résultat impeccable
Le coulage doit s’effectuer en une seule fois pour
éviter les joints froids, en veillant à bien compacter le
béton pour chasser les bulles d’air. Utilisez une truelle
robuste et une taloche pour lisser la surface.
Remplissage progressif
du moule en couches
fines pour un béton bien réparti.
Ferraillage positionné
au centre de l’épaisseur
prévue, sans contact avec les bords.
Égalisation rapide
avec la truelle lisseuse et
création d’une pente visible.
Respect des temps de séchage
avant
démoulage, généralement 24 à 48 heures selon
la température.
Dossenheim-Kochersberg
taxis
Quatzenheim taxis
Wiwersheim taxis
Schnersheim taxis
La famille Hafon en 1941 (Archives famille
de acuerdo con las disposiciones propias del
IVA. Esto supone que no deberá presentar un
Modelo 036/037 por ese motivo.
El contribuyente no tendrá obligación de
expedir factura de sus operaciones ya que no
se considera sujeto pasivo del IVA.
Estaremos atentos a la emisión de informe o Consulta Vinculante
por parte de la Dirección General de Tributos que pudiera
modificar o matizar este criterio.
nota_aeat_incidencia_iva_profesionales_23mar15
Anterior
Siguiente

--

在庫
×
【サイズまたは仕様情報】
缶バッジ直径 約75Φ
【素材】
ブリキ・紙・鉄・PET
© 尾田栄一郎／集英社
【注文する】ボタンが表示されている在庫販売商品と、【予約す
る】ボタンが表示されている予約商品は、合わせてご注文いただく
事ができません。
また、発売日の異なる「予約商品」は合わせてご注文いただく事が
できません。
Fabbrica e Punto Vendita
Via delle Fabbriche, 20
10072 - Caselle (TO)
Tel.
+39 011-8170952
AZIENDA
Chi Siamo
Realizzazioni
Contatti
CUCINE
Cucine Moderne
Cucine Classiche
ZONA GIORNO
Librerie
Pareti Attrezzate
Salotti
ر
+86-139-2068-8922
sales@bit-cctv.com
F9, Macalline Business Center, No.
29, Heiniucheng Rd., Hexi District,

**Assignment:** In the data above, each line holding "avec" is to be found and copied.

**Task answer:**
prévue, sans contact avec les bords.
avec la truelle lisseuse et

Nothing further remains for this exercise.